Normally she walked me out, arms and elbows brushing primly, a perverse replacement for fucking, but that day she stayed on the couch, twisting at the waist to rest her head on the back of the sofa. On the TV Oprah sat across from a man with a brown caterpillar above his lip. It wiggled and seethed as he talked. Jelly bracelets and their meanings, teens and their wants, all the danger therein.

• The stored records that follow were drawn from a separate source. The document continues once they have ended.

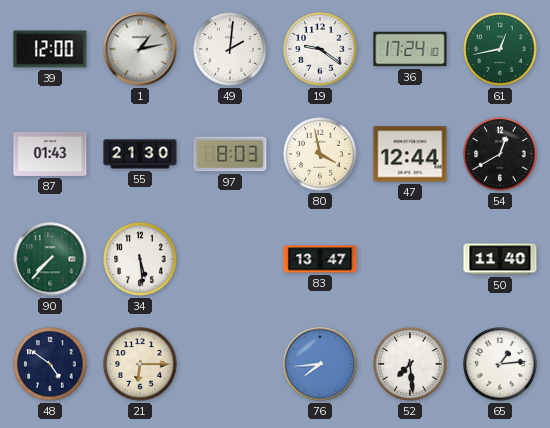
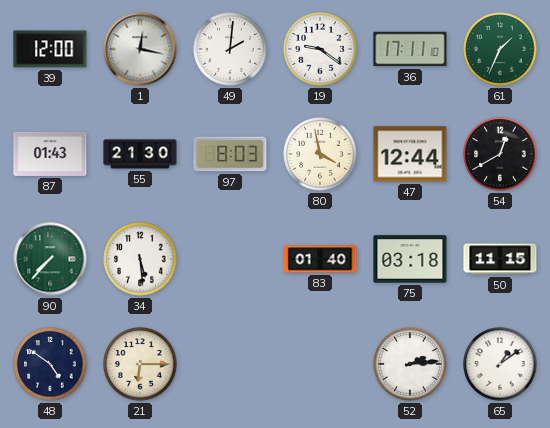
1: 1:13 -> 12:17
36: 17:24 -> 17:11
61: 12:43 -> 1:34
83: 13:47 -> 01:40
75: none -> 03:18
50: 11:40 -> 11:15
76: 7:44 -> none
52: 7:29 -> 2:14
65: 1:14 -> 1:09
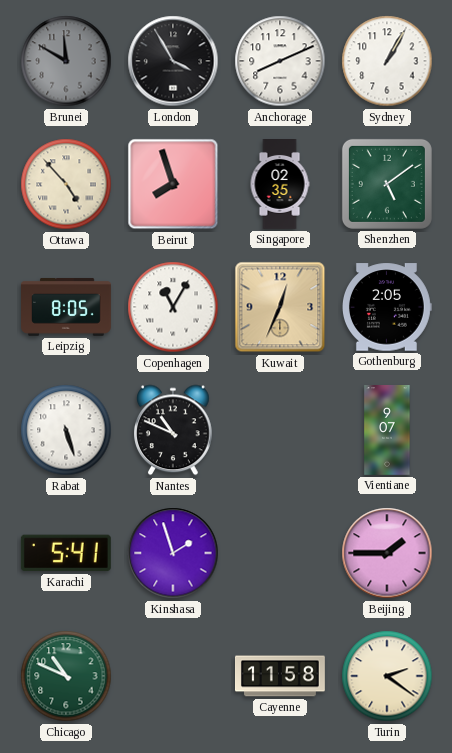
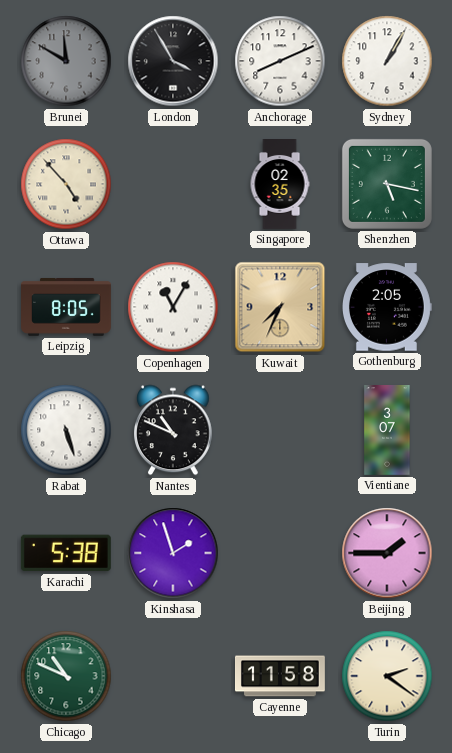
Beirut: 7:57 -> none
Shenzhen: 5:09 -> 5:17
Kuwait: 12:34 -> 7:34
Vientiane: 9:07 -> 3:07
Karachi: 5:41 -> 5:38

“I’ll see you next week?” I asked as my son snuffled at my blouse, banging his skull on the bones of my chest. Jill turned back to the set, picking up her baby and giving him a firm pat pat pat on his diaper. It sagged from the burden of his own piss. Jill loved her baby, she did, she just didn’t think about him that much.
“Mmmmhmmm.”
But of course, I never did again.
My son chattered in the back as I tried to focus on the road, palms slick and tacky with sweat I couldn’t seem to wipe off. The wheel slid easily underneath them. If I wasn’t careful, I thought, I could slide onto the 5 and keep going. It didn’t sound so bad, just the baby and me. I had enough gas to get us at least to the redwoods. I knew some had hollowed trunks, smooth enough to sleep in. If there wasn’t room for the two of us the baby could have it, and I would sleep curled around the base, roots for pillows. Wanting for nothing, hungry only for what I had. There’d been an accident on McHenry. A car had buried itself with the precision of a buck knife into the side of a farm stand, corn exploding into silk. Translucent ribbons curled around the wreckage. I rolled my window down, trying to smell it, but I only smelled rumbling diesel engines, the asphalt, my own animal sweat. A body, insisting on itself. The baby keened at the new sounds from the road, matching the angry horns with his squall. A cop, hothouse red and round faced, gestured at me to keep driving but I stepped out of the car, approaching the wreckage. I thought, if he comes closer I will take a bite and let the juices drip over my chin. Right now, I thought, I could eat the world. The asphalt bit divots into my knees as I first bent, then knelt, in supplication over the corn, pressing my nose into the detritus. Sweet, and musky, and nearly as soft as I remembered her to be.